Hi, there’s no PWM here, only rectangle wave frequency from the IC which can be adjusted by adjusting Rt, Ct values. The output across the coil and capacitor will be AC since the mosfets are arranged in a full bridge network
Sir I will be highly obliged if you can kindly send me the electronic diagram of induction heater . Thanks in advance
Kayomarz, you can find the diagram in the following link:
https://www.homemade-circuits.com/simple-induction-heater-circuit-hot/
Thankyou Mr Swagatam
You are welcome Kayomarz.
what would be best way to build 500 watt induction coil in 120mmby 80 mm size pancake form? Should we use two coils or 24 coils in 20mm dia all in series to get uniform heating ?
Designing induction heater coil will require a lot of calculations, or it can be done by checking a ready-made induction heater….judging the coil specs manually may not be possible.
Sir plz tell me how measure calayand indutor value and work coils turn and also tell how use igbt
hello, first of all I liked your article very much, it is very descriptive, I need a controlled induction circuit, for example I want 4 stages as 500w-1000w-1500w-2000w, how can I do it, can you design it for me, thank you very much in advance.
Thank you, glad you liked it. Designing a working prototype of your project might require practical checking and verification, which can be quite difficult, and cannot be done theoretically.
Swagatam,
Looking for a PCB designer and manufacturer who can produce a simple coil circuit for Interra Sciences.
Please email me at
Can send photo of the prototype circuit if you send your email.
Thanks,
David Newman
Hello David, I do not have a PCB designer with me at the moment, if I find one will surely let you know…
Thanks for the quick reply Swagatam.
DN
Hello Swagatam ; Hope that you are fine.
Suppose my solar panel voltage varies from 6V to 20V and I want to charge my 12V Ld-acd battery. I want to go-cheap and not using solar charger and instead I have to use some buck and boost DC DC converter. 2596 module is for BUCK and XL6009 for BOOST. There are some both buck-boost module but costly and equivalent to charger. So if I connect 2596 and 6009 both in paralle with diodes in output ? What is your idea?
thanks
Let us be happy with all odds of life!!
Hello Jayant, I will surely try to solve your query but only if you ask the question under a relevant article. The above article is about induction heater, and you are asking about solar charger.

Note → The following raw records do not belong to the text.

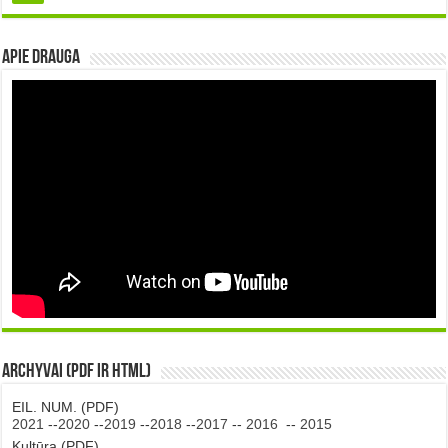
Apie DRAUGA
Archyvai (PDF ir HTML)
EIL. NUM. (PDF)
2021
--
2020
--
2019
--
2018
--
2017
--
2016
--
2015
Kultūra (PDF)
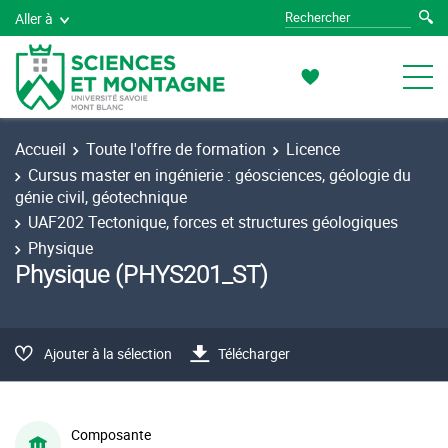
Aller à
Accueil
Toute l'offre de formation
Licence
Cursus master en ingénierie : géosciences, géologie du
génie civil, géotechnique
UAF202 Tectonique, forces et structures géologiques
Physique
Physique (PHYS201_ST)
Ajouter à la sélection
Télécharger
Composante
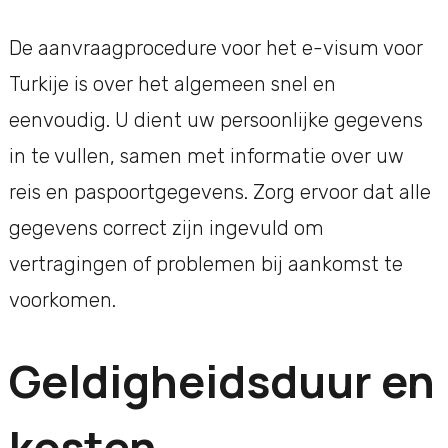
De aanvraagprocedure voor het e-visum voor
Turkije is over het algemeen snel en
eenvoudig. U dient uw persoonlijke gegevens
in te vullen, samen met informatie over uw
reis en paspoortgegevens. Zorg ervoor dat alle
gegevens correct zijn ingevuld om
vertragingen of problemen bij aankomst te
voorkomen.
Geldigheidsduur en
kosten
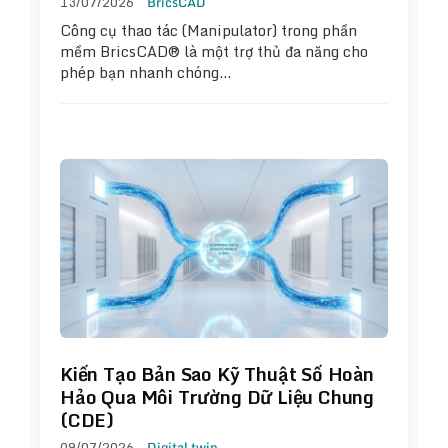
13/07/2026
BricsCAD
Công cụ thao tác (Manipulator) trong phần
mềm BricsCAD® là một trợ thủ đa năng cho
phép bạn nhanh chóng…
Kiến Tạo Bản Sao Kỹ Thuật Số Hoàn
Hảo Qua Môi Trường Dữ Liệu Chung
(CDE)
09/07/2026
Digital twin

Please put your question under a solar charger or battery charge article, I will try to help
Hi swagatam
I got your blogging site impressive..your descriptive content abt induction heating is helpful.we are an induction based company in pune
We need your practical consultation in our company.I also mailed u.plz revert back.
Thank you Zahid, I appreciate your interest and truly wish I could provide my consultations, however due to work pressure and lack of time it may not be possible for me at this moment of time.

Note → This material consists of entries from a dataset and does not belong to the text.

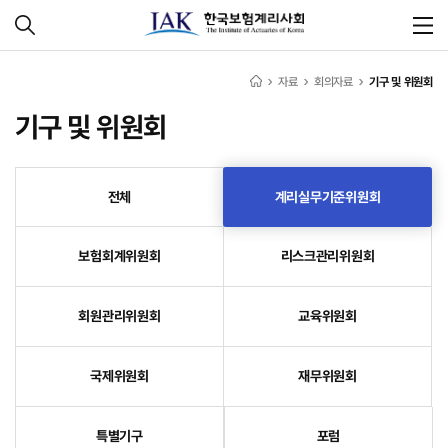
자료
회의자료
기구 및 위원회
기구 및 위원회
전체
계리실무기준위원회
보험회계위원회
리스크관리위원회
회원관리위원회
교육위원회
국제위원회
재무위원회
특별기구
포럼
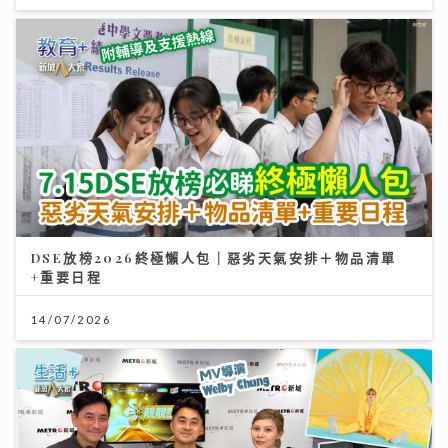
DSE放榜2026終極懶人包｜惡劣天氣安排＋物品清單
+重要日程
14/07/2026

Dear Swagtam, I decide to give 60V from solar panel direct supply to IR2153 . I think pin-1 needs some 5-20mA current. I see that people use 33k for 320V input. For 60V it should be then nearly 6K. Do you think it is OK? Calculation can be like R= ( V – 15.4 )/ 10mA. Let me choose some 10mA for internal supply.
OK
Hope you fine
thanks
Hi Jayant, Your calculation is correct, you can use 6K for the purpose!
Hello swagatam
what I think 7812 is a linear device.Hence low efficiency. Instead we can also use
PWM devices like LM2596 module with 92% efficiency or more. Direct supply with resistor also fine.
Hope you fine
J K
Hello Jayant, I think a high value resistor is all that is required for optimal working of the IC. A PWM circuit will be an overkill and may not be necessary.
Thanks for a prompt answer.
For direct supply to IR2153 ; We have to put resistance and it will eat some power say 1/2 to 1 watt max.
same thing happening at LM7812. Any how we have to sacrifice some but very little power. No problem ! it is accepted.
Thanks
God bless you
You are correct, however,I think we can increase the value of resistor to a level where the heat is minimum.
Hello ; hope you fine.
I find that in your circuit for induction heater using IRS2153 your solar volatge is 24V and you are using LM7812 to supply 12V to IR2153. It can bear upto 600V . Then why not to supply 24V directly ? There will be loss in LM7812. I think it is not required. Am I right?
J K
Hello, yes that’s correct but the 600V must be given through a 33K ot 47K resistor to the Vcc pin. Even 24V must be given through a 10k resistor, otherwise the IC may burn internally.
I have 5oowatts induction cooker. How to modify its coil and capacitor for 200watts?
Any other method ?
apply less input current, the output will automatically reduce…
Hello Sir
i found the article very rich.i have some few questions.
pls is it possible to use a copper pipe as a working coil?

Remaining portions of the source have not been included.